2023-09-21 09:00:08
LAlzheimer’s disease is the expression of existential suffering and a form of social decline. It affects the integrity and identity of the person, self-image, capacities for discernment and self-determination, and relational life. To the point of evoking the “white mourning” of loved ones which accompanies the inexorable decline of those whose presence in the world fades before their death.
Even if in recent months therapeutic strategies have made it possible to envisage medical advances, the announcement of the illness is experienced as a sentence that is difficult to bear since it means that the person will undergo the ordeal of being dispossessed of what they are. .
Living a strange exile at the confines of her thoughts, what will happen to a reality from which she will seem, at the advanced stage of the illness, apparently absent? For those close to them, themselves relegated to an altered memory, how can they maintain a presence whose ultimate meaning they have hope of?

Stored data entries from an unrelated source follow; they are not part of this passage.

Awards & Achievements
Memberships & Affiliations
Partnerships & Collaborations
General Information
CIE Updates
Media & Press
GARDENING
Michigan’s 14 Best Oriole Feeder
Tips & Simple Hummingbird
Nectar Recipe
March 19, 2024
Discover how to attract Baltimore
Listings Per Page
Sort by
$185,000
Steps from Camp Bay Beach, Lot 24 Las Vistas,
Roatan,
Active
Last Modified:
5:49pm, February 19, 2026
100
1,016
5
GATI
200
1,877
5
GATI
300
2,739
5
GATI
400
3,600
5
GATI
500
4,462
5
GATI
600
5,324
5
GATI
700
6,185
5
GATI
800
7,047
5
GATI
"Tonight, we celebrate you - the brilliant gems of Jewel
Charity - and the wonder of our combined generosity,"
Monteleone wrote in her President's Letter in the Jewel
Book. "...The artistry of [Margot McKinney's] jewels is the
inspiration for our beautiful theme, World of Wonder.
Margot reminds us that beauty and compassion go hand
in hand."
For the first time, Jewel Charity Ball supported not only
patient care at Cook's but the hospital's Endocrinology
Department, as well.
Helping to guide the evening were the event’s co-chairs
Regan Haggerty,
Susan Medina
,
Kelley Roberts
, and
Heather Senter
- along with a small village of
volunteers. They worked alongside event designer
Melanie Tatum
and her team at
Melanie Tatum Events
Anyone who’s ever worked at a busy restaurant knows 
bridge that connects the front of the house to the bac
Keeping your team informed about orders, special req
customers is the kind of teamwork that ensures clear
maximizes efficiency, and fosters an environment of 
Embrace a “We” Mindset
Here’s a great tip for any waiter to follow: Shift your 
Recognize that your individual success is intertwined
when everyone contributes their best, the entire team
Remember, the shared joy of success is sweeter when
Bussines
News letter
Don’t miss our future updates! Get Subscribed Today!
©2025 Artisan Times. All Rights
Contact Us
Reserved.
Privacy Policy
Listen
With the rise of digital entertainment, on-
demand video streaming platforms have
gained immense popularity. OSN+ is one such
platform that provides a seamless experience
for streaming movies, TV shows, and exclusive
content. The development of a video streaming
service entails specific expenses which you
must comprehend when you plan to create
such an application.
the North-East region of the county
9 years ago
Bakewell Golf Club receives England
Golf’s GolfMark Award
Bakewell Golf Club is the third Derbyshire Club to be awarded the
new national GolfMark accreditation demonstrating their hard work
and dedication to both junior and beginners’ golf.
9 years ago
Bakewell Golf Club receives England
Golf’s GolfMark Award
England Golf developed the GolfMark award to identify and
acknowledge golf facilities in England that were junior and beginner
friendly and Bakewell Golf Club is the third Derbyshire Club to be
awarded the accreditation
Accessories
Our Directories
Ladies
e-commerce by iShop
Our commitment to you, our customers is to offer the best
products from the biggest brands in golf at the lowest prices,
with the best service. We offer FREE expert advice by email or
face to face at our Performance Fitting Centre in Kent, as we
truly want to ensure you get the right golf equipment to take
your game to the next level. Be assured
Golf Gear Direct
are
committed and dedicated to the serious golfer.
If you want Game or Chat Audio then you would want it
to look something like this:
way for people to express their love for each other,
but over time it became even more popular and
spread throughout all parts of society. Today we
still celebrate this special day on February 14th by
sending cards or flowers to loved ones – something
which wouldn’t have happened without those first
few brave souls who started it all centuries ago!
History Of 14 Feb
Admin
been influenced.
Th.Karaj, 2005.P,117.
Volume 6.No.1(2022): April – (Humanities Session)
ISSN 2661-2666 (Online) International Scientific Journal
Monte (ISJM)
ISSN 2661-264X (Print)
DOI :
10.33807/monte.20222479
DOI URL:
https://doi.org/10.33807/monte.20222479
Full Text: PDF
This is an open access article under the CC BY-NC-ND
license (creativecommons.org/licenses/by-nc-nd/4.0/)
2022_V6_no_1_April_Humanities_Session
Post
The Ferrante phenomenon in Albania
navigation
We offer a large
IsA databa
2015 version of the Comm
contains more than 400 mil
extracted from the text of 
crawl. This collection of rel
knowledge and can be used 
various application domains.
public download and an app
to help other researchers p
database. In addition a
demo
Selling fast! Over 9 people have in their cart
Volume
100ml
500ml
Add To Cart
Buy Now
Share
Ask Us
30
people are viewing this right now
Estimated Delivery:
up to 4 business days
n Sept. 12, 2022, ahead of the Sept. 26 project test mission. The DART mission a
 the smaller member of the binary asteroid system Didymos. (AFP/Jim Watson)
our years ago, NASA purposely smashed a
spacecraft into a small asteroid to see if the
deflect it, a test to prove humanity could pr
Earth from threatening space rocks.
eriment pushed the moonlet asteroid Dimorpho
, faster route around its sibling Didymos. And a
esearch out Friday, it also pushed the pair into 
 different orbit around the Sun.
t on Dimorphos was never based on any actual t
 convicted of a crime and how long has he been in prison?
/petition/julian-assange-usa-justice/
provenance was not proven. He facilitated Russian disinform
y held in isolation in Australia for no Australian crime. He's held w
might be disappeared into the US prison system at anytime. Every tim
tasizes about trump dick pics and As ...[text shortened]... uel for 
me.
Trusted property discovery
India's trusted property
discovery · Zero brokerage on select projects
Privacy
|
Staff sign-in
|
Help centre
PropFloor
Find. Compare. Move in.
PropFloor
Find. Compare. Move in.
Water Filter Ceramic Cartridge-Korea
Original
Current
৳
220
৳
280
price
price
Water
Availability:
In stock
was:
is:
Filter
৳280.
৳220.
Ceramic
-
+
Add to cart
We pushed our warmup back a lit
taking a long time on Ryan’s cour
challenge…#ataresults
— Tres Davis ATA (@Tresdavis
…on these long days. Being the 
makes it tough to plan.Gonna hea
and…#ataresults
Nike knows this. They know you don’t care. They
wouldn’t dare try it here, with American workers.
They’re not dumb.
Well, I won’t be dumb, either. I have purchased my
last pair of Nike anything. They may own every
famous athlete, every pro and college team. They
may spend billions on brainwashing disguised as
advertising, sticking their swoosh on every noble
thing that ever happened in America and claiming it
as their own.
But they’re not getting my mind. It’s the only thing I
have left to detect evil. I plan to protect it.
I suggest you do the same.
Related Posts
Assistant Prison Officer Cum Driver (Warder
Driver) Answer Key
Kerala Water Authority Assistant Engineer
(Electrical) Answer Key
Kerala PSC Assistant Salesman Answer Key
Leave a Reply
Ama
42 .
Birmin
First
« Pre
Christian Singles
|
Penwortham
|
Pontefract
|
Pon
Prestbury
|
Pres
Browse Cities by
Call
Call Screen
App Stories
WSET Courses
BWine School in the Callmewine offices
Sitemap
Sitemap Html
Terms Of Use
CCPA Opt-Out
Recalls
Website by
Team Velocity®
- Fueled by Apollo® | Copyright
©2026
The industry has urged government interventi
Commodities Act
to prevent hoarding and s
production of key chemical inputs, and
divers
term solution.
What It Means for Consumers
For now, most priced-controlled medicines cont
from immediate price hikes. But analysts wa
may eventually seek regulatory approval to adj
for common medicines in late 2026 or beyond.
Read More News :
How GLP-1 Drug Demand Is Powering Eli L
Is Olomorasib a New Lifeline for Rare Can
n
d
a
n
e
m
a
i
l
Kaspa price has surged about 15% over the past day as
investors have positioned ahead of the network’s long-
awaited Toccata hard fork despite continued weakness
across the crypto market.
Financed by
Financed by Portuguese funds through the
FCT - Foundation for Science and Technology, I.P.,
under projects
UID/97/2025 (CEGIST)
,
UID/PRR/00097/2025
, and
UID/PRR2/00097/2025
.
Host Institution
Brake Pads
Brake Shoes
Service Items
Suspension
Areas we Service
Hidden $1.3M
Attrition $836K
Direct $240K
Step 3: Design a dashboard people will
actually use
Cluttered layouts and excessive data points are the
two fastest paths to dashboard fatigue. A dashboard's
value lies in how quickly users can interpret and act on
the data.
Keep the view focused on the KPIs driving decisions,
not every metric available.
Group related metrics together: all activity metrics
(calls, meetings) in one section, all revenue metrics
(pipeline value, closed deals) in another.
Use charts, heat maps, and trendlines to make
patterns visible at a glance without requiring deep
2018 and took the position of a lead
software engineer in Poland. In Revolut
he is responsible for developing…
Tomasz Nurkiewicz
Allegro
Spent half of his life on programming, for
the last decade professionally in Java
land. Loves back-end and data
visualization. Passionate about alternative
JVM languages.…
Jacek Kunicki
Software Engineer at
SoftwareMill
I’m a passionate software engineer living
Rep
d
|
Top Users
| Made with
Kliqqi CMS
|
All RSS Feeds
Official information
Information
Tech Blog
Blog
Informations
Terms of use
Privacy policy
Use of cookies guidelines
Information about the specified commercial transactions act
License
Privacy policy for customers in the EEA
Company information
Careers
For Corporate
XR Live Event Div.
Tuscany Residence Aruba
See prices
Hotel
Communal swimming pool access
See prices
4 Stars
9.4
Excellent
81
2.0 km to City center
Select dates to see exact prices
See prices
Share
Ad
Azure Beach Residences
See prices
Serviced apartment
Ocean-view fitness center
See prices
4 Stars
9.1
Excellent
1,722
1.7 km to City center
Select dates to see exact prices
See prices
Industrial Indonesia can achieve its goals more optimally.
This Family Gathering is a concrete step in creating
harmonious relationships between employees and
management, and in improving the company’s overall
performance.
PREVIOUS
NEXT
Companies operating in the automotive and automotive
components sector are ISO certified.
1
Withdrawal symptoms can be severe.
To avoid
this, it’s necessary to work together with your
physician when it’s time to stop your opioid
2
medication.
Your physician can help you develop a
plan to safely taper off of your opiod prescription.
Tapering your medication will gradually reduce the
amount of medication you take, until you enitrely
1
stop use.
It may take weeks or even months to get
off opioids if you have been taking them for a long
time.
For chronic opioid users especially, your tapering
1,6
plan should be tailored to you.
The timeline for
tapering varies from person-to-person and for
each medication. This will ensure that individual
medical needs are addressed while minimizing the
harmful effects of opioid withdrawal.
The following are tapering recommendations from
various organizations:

Professionals and members of associations around them are convinced that their attachment to the person in support and care is the expression of this ethical resistance opposed, in the name of society, to the temptation to abandon the other in his perdition. Because in fact, it seems obvious today that the person preserves the singularity and the enigma of his existence until the end of his life.
Stigmatization, mistreatment
A link that is all the more essential remains when it is understood as a true relationship, however uncertain, complex and formidable it may be. Beyond a recognition of the other being invulnerable to the justifications for renunciation, it is a moral position which takes on an obvious democratic meaning in a context of weakening of concerns and social bonds, sometimes insulting to the idea of fraternity.
People who develop Alzheimer’s disease are at increased risk of having their fundamental rights violated. They are particularly vulnerable to stigmatization, mistreatment, abusive restrictions on freedom and exclusion from social life. Addressing this disease from the angle of the principles of humanity should not only make us vigilant to the deprivations, restrictions or denials of rights to which elderly people whose cognitive skills may be vulnerable.
This must also serve to define a political project that better integrates into social life the concern and responsibility of those whom we must better recognize in our concern, our decisions and our practices. Promoting everything that contributes to allowing them to exist with and among us should be placed among the priorities of the rebuilding of our social humanism.